Also did a DIY probe holder and tubing holder for dosing pump. I was too cheap to pay for the $40 Apex probe holder and it worked out since I needed something to screw in the auto top off float switch.










The HOB is an HOB with UV sterilizer. I decided to experiment with a UV sterilizer and this is the first time I'll be using it. 









Below is a picture of the tubing holder that I made. I also sprayed both probe and tubing holders with Thompson's water seal to make sure they don't get moldy or get any water damage.


----------



## PortalMasteryRy (Oct 16, 2012)

*The tank is [email protected]#@!#! planted!*

I got my plant order from Bartohog and even bought some plants-in-a-bag from Petsmart. I was not going to do partial planting of the tank since I want to get my C02 / ferts dialed in for at least 50-75% bioload so I decided to get as many plants as I can get. 

The plants from Bartohog









Plants-in-a-bag from PetSmart.









It took me 3 hours to carefully sort out the plants and plant them in the tank. The plan was simple! Get the plants planted for now and get them growing in the next 2 weeks. I'll start scaping as soon as all the plants have started to show good growth which should be 2-3 weeks from now. 

I ended up seeding the tank with 15 PPM nitrates, 2 PPM, phosphate, 20 PPM potassium and at 3 KH and 6 GH. I did a single dose of micros and will start dosing a little bit of iron tomorrow. 

I'm going to dial in the C02 in the next few days. Some of the plants started pearling before the lights turned off which was neat!










The driftwood will need some love. Hopefully I can find some dwarf baby tears and I will anchor it to some lava rocks and simply place them to the semi flat spots on the driftwood. I want to save some spots for some buces later one but I want some sort of carpeting action on the drift wood.


----------



## vilenarios (Jan 28, 2015)

Hey there

Your setup is awesome and an inspiriation for my future high-tech setup (Although probably not as high tech as yours).

Im definitely stealing your idea with the Nalgene bottles. They can store a lot of liquid, and would be real easy to clean plus are about 12 bucks a pop.
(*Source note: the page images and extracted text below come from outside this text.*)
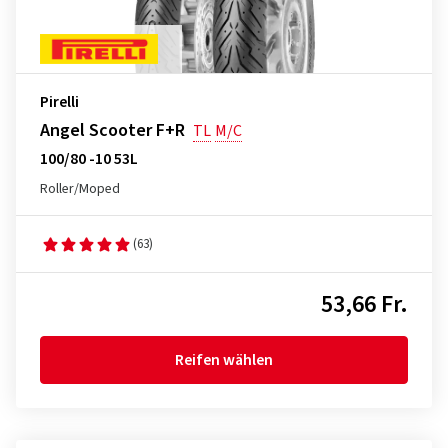
Pirelli
Angel Scooter F+R
TL
M/C
100/80 -10 53L
Roller/Moped
(63)
53,66 Fr.
Reifen wählen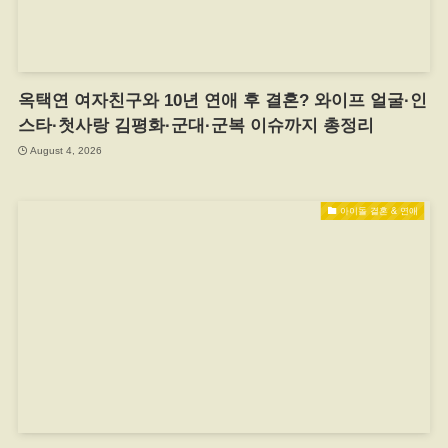
옥택연 여자친구와 10년 연애 후 결혼? 와이프 얼굴·인
스타·첫사랑 김평화·군대·군복 이슈까지 총정리
August 4, 2026
아이돌 결혼 & 연애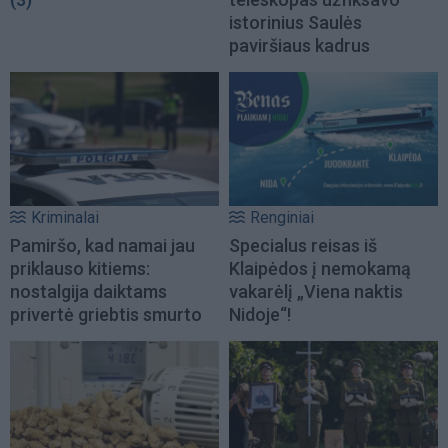
istorinius Saulės
paviršiaus kadrus
Kriminalai
Renginiai
Pamiršo, kad namai jau
Specialus reisas iš
priklauso kitiems:
Klaipėdos į nemokamą
nostalgija daiktams
vakarėlį „Viena naktis
privertė griebtis smurto
Nidoje“!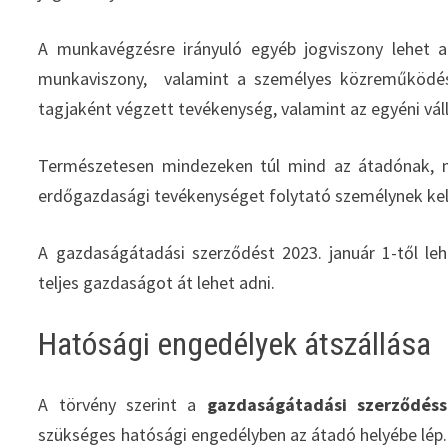
A munkavégzésre irányuló egyéb jogviszony lehet a 
munkaviszony, valamint a személyes közreműködésse
tagjaként végzett tevékenység, valamint az egyéni vál
Természetesen mindezeken túl mind az átadónak, 
erdőgazdasági tevékenységet folytató személynek kell
A gazdaságátadási szerződést 2023. január 1-től le
teljes gazdaságot át lehet adni.
Hatósági engedélyek átszállása
A törvény szerint a
gazdaságátadási szerződés
szükséges hatósági engedélyben az átadó helyébe lép. 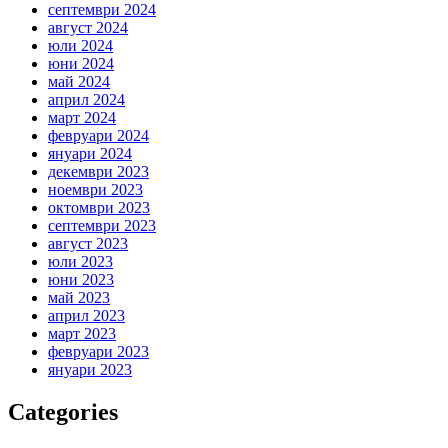
септември 2024
август 2024
юли 2024
юни 2024
май 2024
април 2024
март 2024
февруари 2024
януари 2024
декември 2023
ноември 2023
октомври 2023
септември 2023
август 2023
юли 2023
юни 2023
май 2023
април 2023
март 2023
февруари 2023
януари 2023
Categories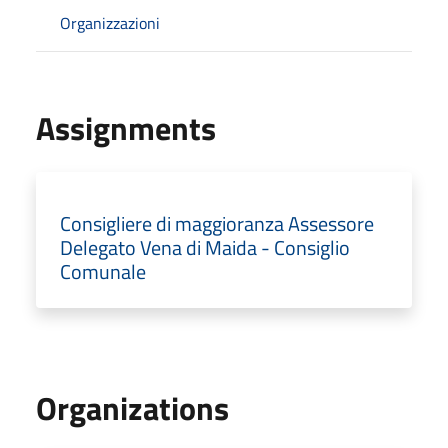
Organizzazioni
Assignments
Consigliere di maggioranza Assessore
Delegato Vena di Maida - Consiglio
Comunale
Organizations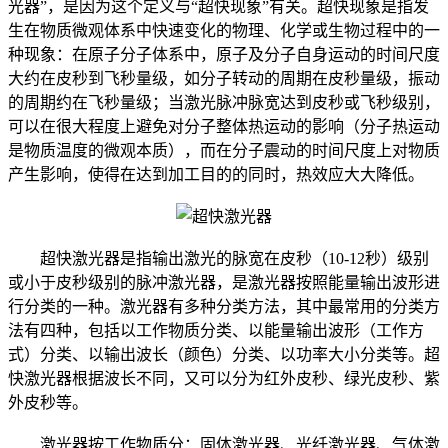
光器”，是因为这个定义与“超快现象”有关。超快现象是指发
生在物质微观体系中快速变化的物理、化学或生物过程中的一
种现象：在原子分子体系中，原子及分子自身运动的时间尺度
大约在皮秒到飞秒量级，如分子转动的周期在皮秒量级，振动
的周期约在飞秒量级；当激光脉冲脉宽达到皮秒或飞秒级别，
可以在很大程度上避免对分子整体热运动的影响（分子热运动
是物质温度的微观本质），而在分子震动的时间尺度上对物质
产生影响，使得在达到加工目的的同时，热效应大大降低。
超快激光器是指输出激光的脉宽在皮秒（10-12秒）级别
或小于皮秒级别的脉冲激光器，是激光器按照能量输出波形进
行分类的一种。激光器有多种分类方法，其中最常用的分类方
法有四种，包括以工作物质分类、以能量输出波形（工作方
式）分类、以输出波长（颜色）分类、以功率大小分类等。超
快激光器根据波长不同，又可以分为红外皮秒、绿光皮秒、紫
外皮秒等。
激光器按工作物质分：固体激光器、光纤激光器、气体激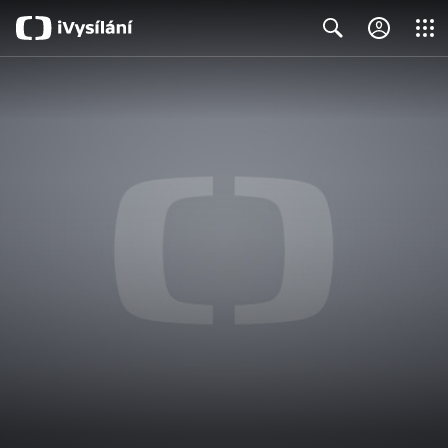
Close
Search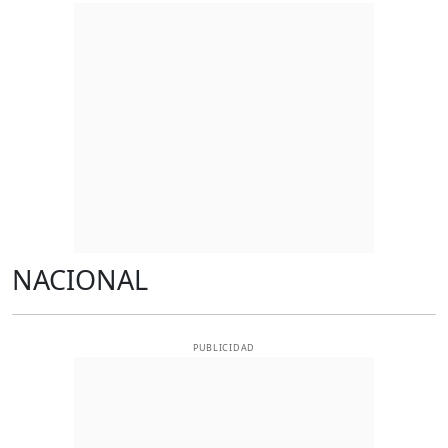
NACIONAL
PUBLICIDAD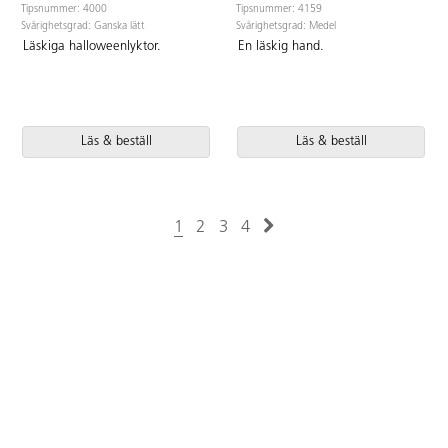
Tipsnummer: 4000
Tipsnummer: 4159
Svårighetsgrad: Ganska lätt
Svårighetsgrad: Medel
Läskiga halloweenlyktor.
En läskig hand.
Läs & beställ
Läs & beställ
1
2
3
4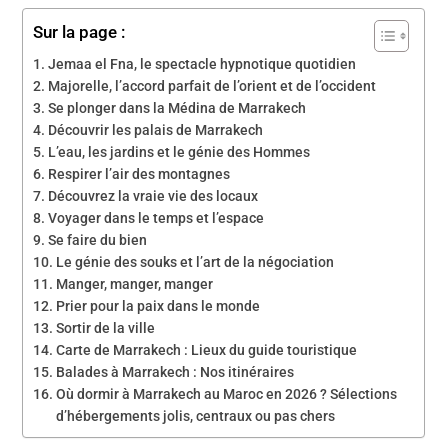
Sur la page :
Jemaa el Fna, le spectacle hypnotique quotidien
Majorelle, l’accord parfait de l’orient et de l’occident
Se plonger dans la Médina de Marrakech
Découvrir les palais de Marrakech
L’eau, les jardins et le génie des Hommes
Respirer l’air des montagnes
Découvrez la vraie vie des locaux
Voyager dans le temps et l’espace
Se faire du bien
Le génie des souks et l’art de la négociation
Manger, manger, manger
Prier pour la paix dans le monde
Sortir de la ville
Carte de Marrakech : Lieux du guide touristique
Balades à Marrakech : Nos itinéraires
Où dormir à Marrakech au Maroc en 2026 ? Sélections
d’hébergements jolis, centraux ou pas chers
Just a couple questions - 

"I'll be doing Nitrates, Phosphates + Potassium, Micros and Iron on 4 individual pump heads."

Why not combine all of the Macros together? Also, did you just drill small holes at the top of the nalgene bottle for the tubes? Finally, what size tubing is used for these pumps?

Thanks, and I cant wait to see everything grown in.


----------



## PortalMasteryRy (Oct 16, 2012)

vilenarios said:


> Hey there
> 
> Your setup is awesome and an inspiriation for my future high-tech setup (Although probably not as high tech as yours).
> 
> ...


I don't combine my nitrates and phosphates because usually I end up overdosing the nitrates. The phosphates I'm not worried even if I ran close to 5+ PPM. Overdosing the nitrates will force me to do a water change which I try to avoid.

At this point I will monitor my dose and check water parameters. Why? So I can dose enough to keep the parameters at a certain level and tweak them if necessary. Ex. If I want to experiment and increase my phosphates/nitrate ratio then I simply tweak the dosing pump settings. 

If I have the nitrates and phosphates combined and I want to tweak the formula then I end up redoing it for both instead of just doing one bottle at a time. I usually end up wasting my phosphates since most of the time it is the nitrates that I am messing with.

I remember on my last tank that my dosing was so accurate that nitrate and phosphate levels were a constant every week so I usually just mess with the C02. The hard part actually is the micros dosing. Very easy to overdose and very hard to troubleshoot. 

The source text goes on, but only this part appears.